Hominy is traditionally served in Mexican and Native American cultures as a vegetable or as a milled grain product (e.g., hominy grits). Based on its multiple uses and widespread appeal, hominy may now credit towards the vegetable or grain component in a reimbursable meal or snack.

Program operators now may credit hominy as follows:

  • ¼ cup of canned, drained hominy or cooked, whole hominy (from dried hominy)
  • credits as ¼ cup vegetable (starchy vegetable for NSLP and SBP)
  • ½ cup of cooked or 1 ounce (28 grams) of dry hominy grits credits as 1 ounce equivalent whole grain (1 serving grain for SFSP and NSLP Afterschool Snack). Corn Masa, Masa Harina, Corn Flour and Cornmeal
Corn Masa, Masa Harina, Corn Flour and Cornmeal

Since the release of the April 17, 2019, memo, FNS has received many questions from stakeholders on the crediting method for corn masa, masa harina, corn flour and cornmeal. As such, we want to provide clarification on the guidance issued in SP 22- 2019, CACFP 09-2019, SFSP 08-2019.

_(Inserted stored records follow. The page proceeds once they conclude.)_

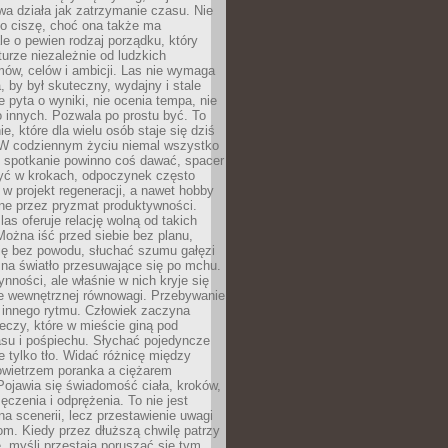
a działa jak zatrzymanie czasu. Nie
 o ciszę, choć ona także ma
le o pewien rodzaj porządku, który
aturze niezależnie od ludzkich
ów, celów i ambicji. Las nie wymaga
, by był skuteczny, wydajny i stale
e pyta o wyniki, nie ocenia tempa, nie
 innych. Pozwala po prostu być. To
e, które dla wielu osób staje się dziś
 W codziennym życiu niemal wszystko
: spotkanie powinno coś dawać, spacer
czyć w krokach, odpoczynek często
 w projekt regeneracji, a nawet hobby
ne przez pryzmat produktywności.
s oferuje relację wolną od takich
ożna iść przed siebie bez planu,
ię bez powodu, słuchać szumu gałęzi
 na światło przesuwające się po mchu.
ynności, ale właśnie w nich kryje się
e wewnętrznej równowagi. Przebywanie
 innego rytmu. Człowiek zaczyna
czy, które w mieście giną pod
asu i pośpiechu. Słychać pojedyncze
ie tylko tło. Widać różnicę między
owietrzem poranka a ciężarem
Pojawia się świadomość ciała, kroków,
czenia i odprężenia. To nie jest
a scenerii, lecz przestawienie uwagi
om. Kiedy przez dłuższą chwilę patrzy
ę, myśli przestają poruszać się tym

Program operators now may calculate contributions from corn masa, masa harina, nixtamalized corn flour and nixtamalized cornmeal in the same manner as all other creditable grain ingredients and food items. Crediting is determined by weight as listed in Exhibit A: Grain Requirements for Child Nutrition Programs, or by grams of creditable grain per portion. However, if any non-whole corn ingredient is labeled as enriched, or includes nutrients sub-listed after the corn ingredient in the ingredient statement, such as: yellow corn flour (folic acid, riboflavin, niacin and thiamine), then the corn ingredient can contribute only to the enriched grain requirements. Corn that is not “whole” or “enriched” or is not treated with lime (nixtamalized) does not credit as a grain in the CNPs. Please refer to the attached Questions and Answers for more detailed information about crediting these foods.

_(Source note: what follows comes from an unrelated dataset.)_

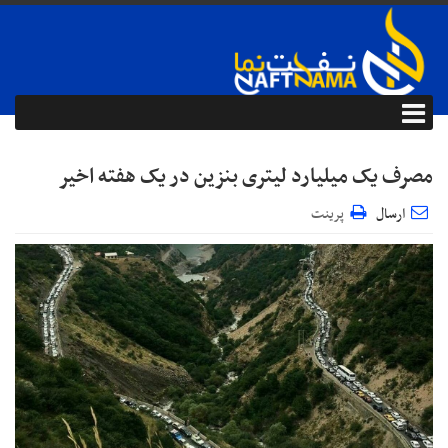
مصرف یک میلیارد لیتری بنزین در یک هفته اخیر
ارسال
پرینت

In addition to rescinding and replacing SP 22-2019, CACFP 09-2019, SFSP 08-2019, FNS has also rescinded SP 02-2013: Corn Masa (Dough) for Use in Tortilla Chips, Taco Shells and Tamales, dated Oct. 3, 2012 and TA 01-2008: Crediting of Corn Meal (Cornmeal) and Corn Flour for Grains/Breads Component, dated Dec. 11, 2007. FNS will update the Food Buying Guide for Child Nutrition Programs and the Whole Grain Resource for the National School Lunch and School Breakfast Programs to reflect these changes. To view the Food Buying Guide, please visit: https://www.fns.usda.gov/tn/food-buying-guide-for-child-nutrition-programs.

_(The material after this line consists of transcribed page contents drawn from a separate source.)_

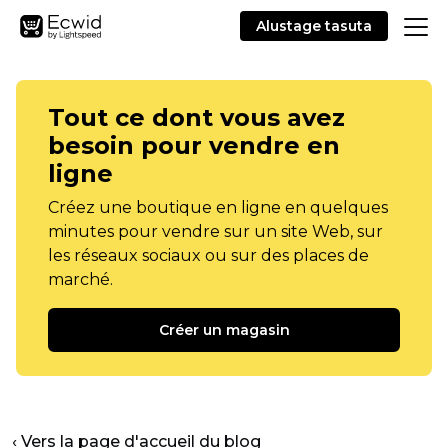
Alustage tasuta
Tout ce dont vous avez
besoin pour vendre en
ligne
Créez une boutique en ligne en quelques
minutes pour vendre sur un site Web, sur
les réseaux sociaux ou sur des places de
marché.
Créer un magasin
‹ Vers la page d'accueil du blog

State agencies are reminded to distribute this memorandum to program operators. Program operators should direct any questions concerning this guidance to their state agency. State agencies with questions should contact the appropriate FNS regional office.

Angela M. Kline
Director|
Policy and Program Development Division

 

Attachment
08/22/2019

The contents of this guidance document do not have the force and effect of law and are not meant to bind the public in any way. This document is intended only to provide clarity to the public regarding existing requirements under the law or agency policies.